##### Supplied data

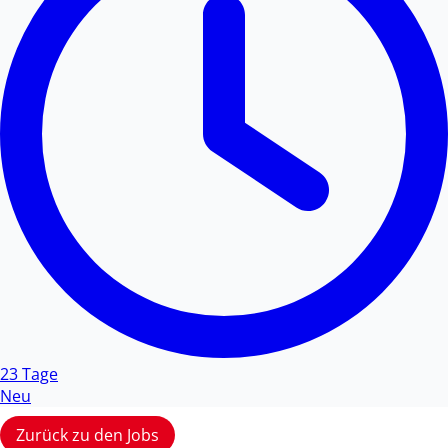
23 Tage
Neu
Zurück zu den Jobs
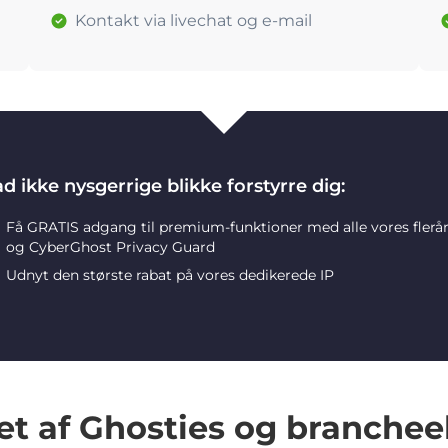
Kontakt via livechat og e-mail
d ikke nysgerrige blikke forstyrre dig:
Få GRATIS adgang til premium-funktioner med alle vores flerå
og CyberGhost Privacy Guard
Udnyt den største rabat på vores dedikerede IP
et af Ghosties og branchee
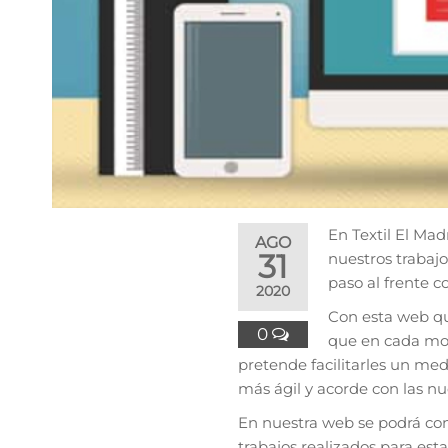
En Textil El Ma
AGO
31
nuestros trabajo
paso al frente c
2020
Con esta web que
0
que en cada mo
pretende facilitarles un med
más ágil y acorde con las n
En nuestra web se podrá con
trabajos realizados para est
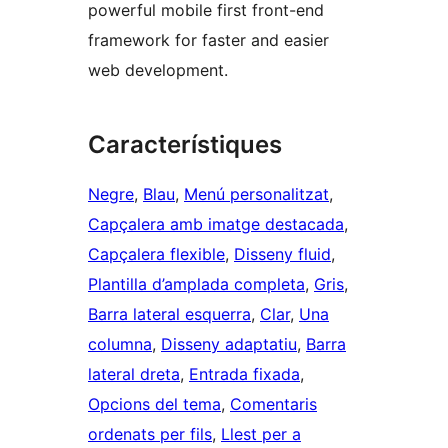
powerful mobile first front-end
framework for faster and easier
web development.
Característiques
Negre
, 
Blau
, 
Menú personalitzat
, 
Capçalera amb imatge destacada
, 
Capçalera flexible
, 
Disseny fluid
, 
Plantilla d’amplada completa
, 
Gris
, 
Barra lateral esquerra
, 
Clar
, 
Una
columna
, 
Disseny adaptatiu
, 
Barra
lateral dreta
, 
Entrada fixada
, 
Opcions del tema
, 
Comentaris
ordenats per fils
, 
Llest per a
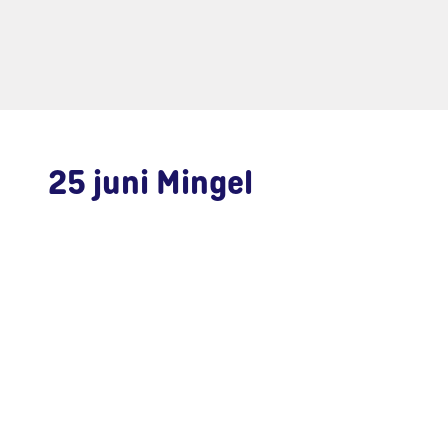
25 juni Mingel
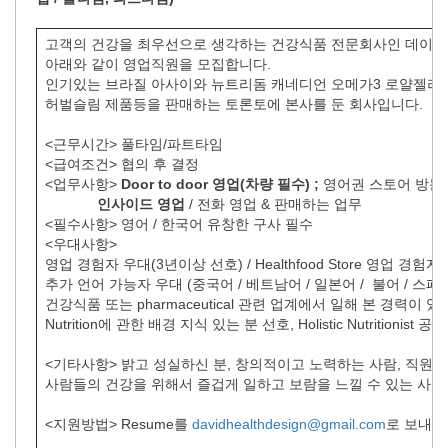
고객의 건강을 최우선으로 생각하는 건강식품 전문회사인 데이
아래와 같이 영업직원을 모집합니다.
인기있는 브라질 아사이와 뉴트리돔 캐네디언 오메가3 로얄젤리 
허벌슬림 제품등을 판매하는 토론토에 본사를 둔 회사입니다.
<근무시간> 풀타임/파트타임
<급여조건> 협의 후 결정
<업무사항>
Door to door 영업(차량 필수) ;
영어권 스토어 방문
인사이드 영업
/ 전화 영업 & 판매하는 업무
<필수사항> 영어 / 한국어 유창한 구사 필수
<우대사항>
영업 경험자 우대(3년이상 선호) / Healthfood Store 영업 경험자 
추가 언어 가능자 우대 (중국어 / 베트남어 / 일본어 / 불어 / 스페
건강식품 또는 pharmaceutical 관련 업계에서 일해 본 경력이 
Nutrition에 관한 배경 지식 있는 분 선호, Holistic Nutritionist
<기타사항> 밝고 성실하신 분, 창의적이고 노력하는 사람, 직원들
사람들의 건강을 위해서 즐겁게 일하고 보람을 느낄 수 있는 사람
<지원방법> Resume를
davidhealthdesign@gmail.com
로 보내주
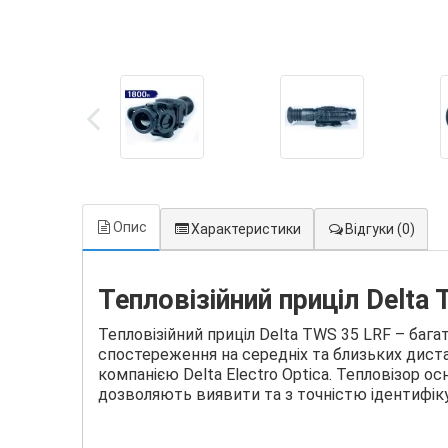
Опис
Характеристики
Відгуки
(0)
Тепловізійний приціл Delta
Тепловізійний приціл Delta TWS 35 LRF – бага
спостереження на середніх та близьких дист
компанією Delta Electro Optica. Тепловізор 
дозволяють виявити та з точністю ідентифікув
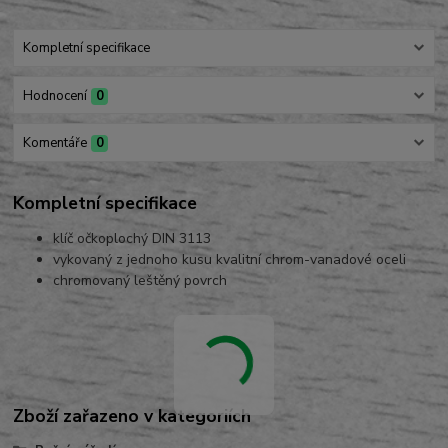
Kompletní specifikace
Hodnocení
0
Komentáře
0
Kompletní specifikace
klíč očkoplochý DIN 3113
vykovaný z jednoho kusu kvalitní chrom-vanadové oceli
chromovaný leštěný povrch
Zboží zařazeno v kategoriích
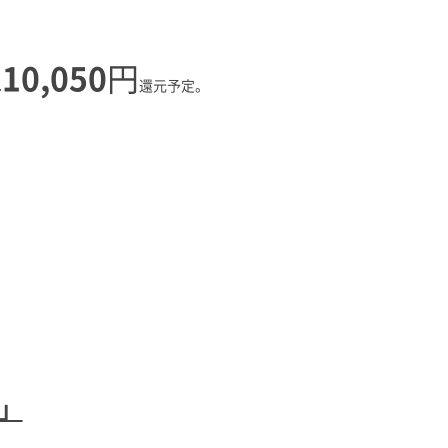
10,050
円
へ
還元予定。
」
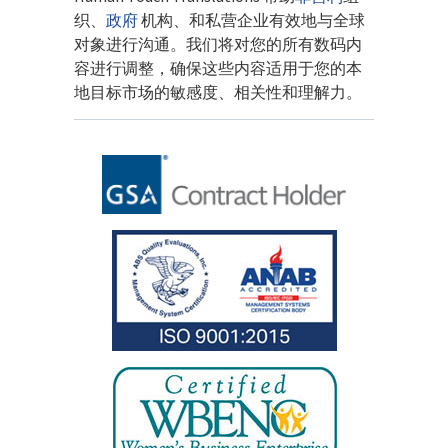
织、
政府
机构、和私营企业有效地与全球
对象进行沟通。我们将对您的所有数码内
容进行调整，确保这些内容适用于您的本
地目标市场的敏感度、相关性和理解力。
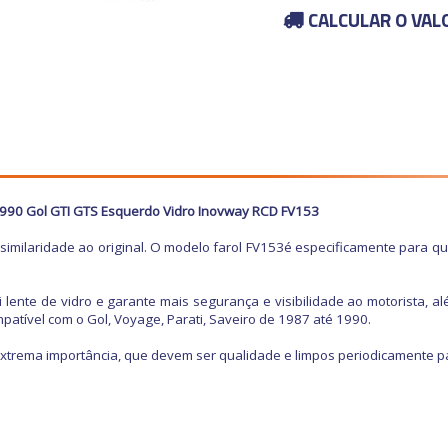
CALCULAR O VAL
1990 Gol GTI GTS Esquerdo Vidro Inovway RCD FV153
imilaridade ao original. O modelo farol FV153é especificamente para q
lente de vidro e garante mais segurança e visibilidade ao motorista, alé
ompatível com o Gol, Voyage, Parati, Saveiro de 1987 até 1990.
 extrema importância, que devem ser qualidade e limpos periodicamente 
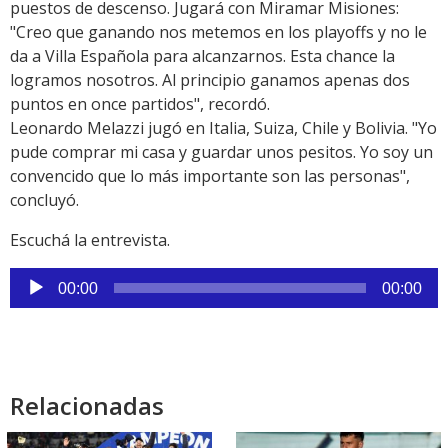
puestos de descenso. Jugará con Miramar Misiones:
"Creo que ganando nos metemos en los playoffs y no le
da a Villa Española para alcanzarnos. Esta chance la
logramos nosotros. Al principio ganamos apenas dos
puntos en once partidos", recordó.
Leonardo Melazzi jugó en Italia, Suiza, Chile y Bolivia. "Yo
pude comprar mi casa y guardar unos pesitos. Yo soy un
convencido que lo más importante son las personas",
concluyó.
Escuchá la entrevista.
Reproductor
00:00
00:00
de
audio
Relacionadas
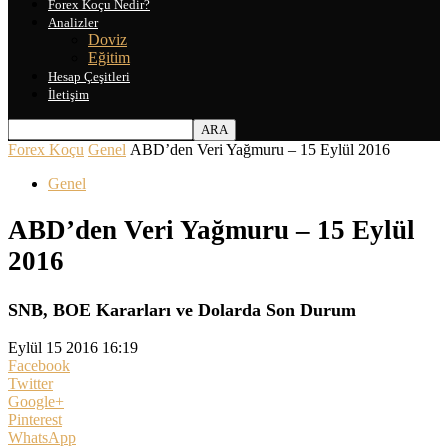
Forex Koçu Nedir?
Analizler
Doviz
Eğitim
Hesap Çeşitleri
İletişim
Forex Koçu
Genel
ABD’den Veri Yağmuru – 15 Eylül 2016
Genel
ABD’den Veri Yağmuru – 15 Eylül
2016
SNB, BOE Kararları ve Dolarda Son Durum
Eylül 15 2016 16:19
Facebook
Twitter
Google+
Pinterest
WhatsApp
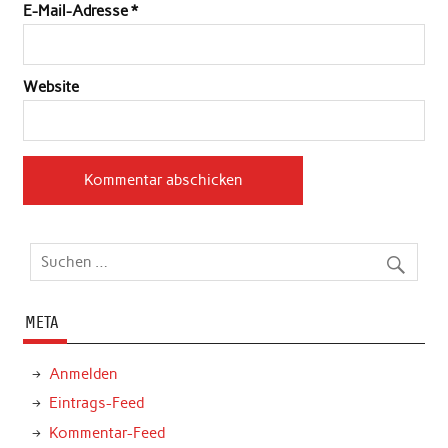
E-Mail-Adresse
*
Website
META
Anmelden
Eintrags-Feed
Kommentar-Feed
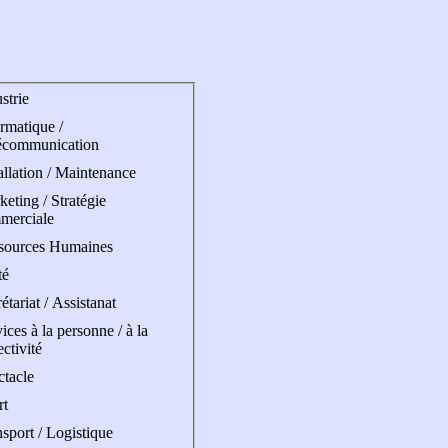
strie
rmatique /
écommunication
allation / Maintenance
eting / Stratégie
merciale
sources Humaines
té
étariat / Assistanat
ices à la personne / à la
ectivité
ctacle
rt
sport / Logistique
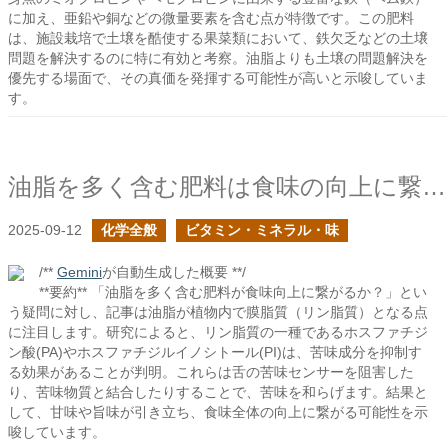
に加え、亜鉛や銅などの微量要素を含む点が特徴です。この肥料
は、施設栽培で土壌を酷使する果菜類において、鉄欠乏などの土壌
問題を解決するのに特に有効と考察。油脂よりも土壌の問題解決を
優先する場面で、その真価を発揮する可能性が高いと示唆していま
す。
油脂を多く含む肥料は食味の向上に繋がるか？
2025-09-12
化学全般
ビタミン・ミネラル・味
/**
Gemini
が自動生成した概要 **/
**要約** 「油脂を多く含む肥料が食味向上に繋がるか？」とい
う疑問に対し、記事は油脂が植物内で膜脂質（リン脂質）となる点
に注目します。研究によると、リン脂質の一種であるホスファチジ
ン酸(PA)やホスファチジルイノシトール(PI)は、苦味成分を抑制す
る効果があることが判明。これらは舌の苦味センサーを阻害した
り、苦味物質と結合したりすることで、苦味を和らげます。結果と
して、甘味や旨味が引き立ち、食味全体の向上に繋がる可能性を示
唆しています。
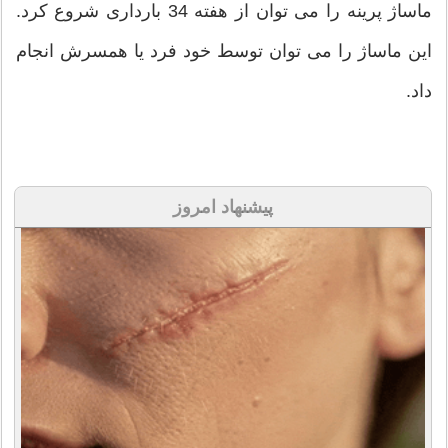
ماساژ پرینه را می توان از هفته 34 بارداری شروع کرد.
این ماساژ را می توان توسط خود فرد یا همسرش انجام
داد.
پیشنهاد امروز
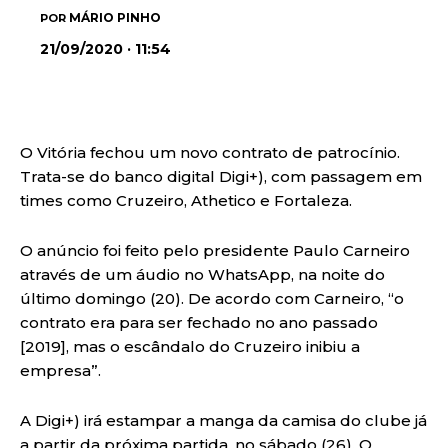
MÁRIO PINHO
POR
21/09/2020 · 11:54
O Vitória fechou um novo contrato de patrocínio.
Trata-se do banco digital Digi+), com passagem em
times como Cruzeiro, Athetico e Fortaleza.
O anúncio foi feito pelo presidente Paulo Carneiro
através de um áudio no WhatsApp, na noite do
último domingo (20). De acordo com Carneiro, “o
contrato era para ser fechado no ano passado
[2019], mas o escândalo do Cruzeiro inibiu a
empresa”.
A Digi+) irá estampar a manga da camisa do clube já
a partir da próxima partida, no sábado (26). O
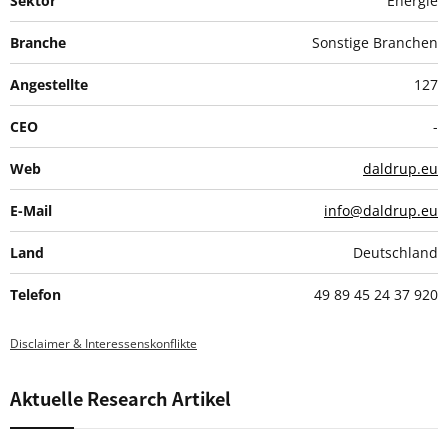
Sektor
Energie
Branche
Sonstige Branchen
Angestellte
127
CEO
-
Web
daldrup.eu
E-Mail
info@daldrup.eu
Land
Deutschland
Telefon
49 89 45 24 37 920
Disclaimer & Interessenskonflikte
Aktuelle Research Artikel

##########

For the entries above, print exactly the lines between the one with "پیشنهاد امروز" and the one with "A Digi+) irá", inclusive, with no pictures.

پیشنهاد امروز
MÁRIO PINHO
POR
21/09/2020 · 11:54
O Vitória fechou um novo contrato de patrocínio.
Trata-se do banco digital Digi+), com passagem em
times como Cruzeiro, Athetico e Fortaleza.
O anúncio foi feito pelo presidente Paulo Carneiro
através de um áudio no WhatsApp, na noite do
último domingo (20). De acordo com Carneiro, “o
contrato era para ser fechado no ano passado
[2019], mas o escândalo do Cruzeiro inibiu a
empresa”.
A Digi+) irá estampar a manga da camisa do clube já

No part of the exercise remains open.